• [Work to be completed] Using the records below, quote only the span that opens with the line containing "COMING SOON ..." and closes with the line containing "Nr.ord.RC: J2024005505401", exactly and inclusively.

(Data to examine)

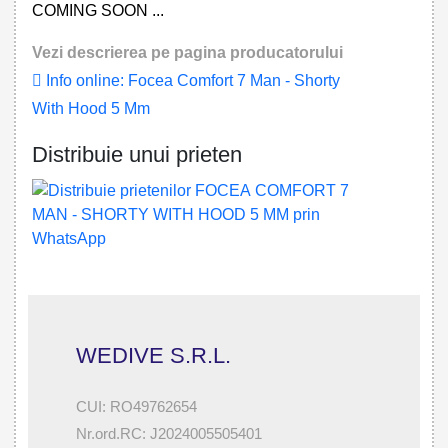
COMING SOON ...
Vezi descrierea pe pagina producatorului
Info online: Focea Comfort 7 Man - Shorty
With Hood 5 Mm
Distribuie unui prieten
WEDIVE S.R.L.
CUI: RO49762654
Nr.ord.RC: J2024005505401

(End Data to examine)
(Data to examine)

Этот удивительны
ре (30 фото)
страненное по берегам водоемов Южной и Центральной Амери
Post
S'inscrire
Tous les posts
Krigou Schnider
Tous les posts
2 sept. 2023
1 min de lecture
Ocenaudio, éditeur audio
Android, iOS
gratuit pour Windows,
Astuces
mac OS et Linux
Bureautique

(End Data to examine)

• [Answer for the task]
COMING SOON ...
Vezi descrierea pe pagina producatorului
Info online: Focea Comfort 7 Man - Shorty
With Hood 5 Mm
Distribuie unui prieten
WEDIVE S.R.L.
CUI: RO49762654
Nr.ord.RC: J2024005505401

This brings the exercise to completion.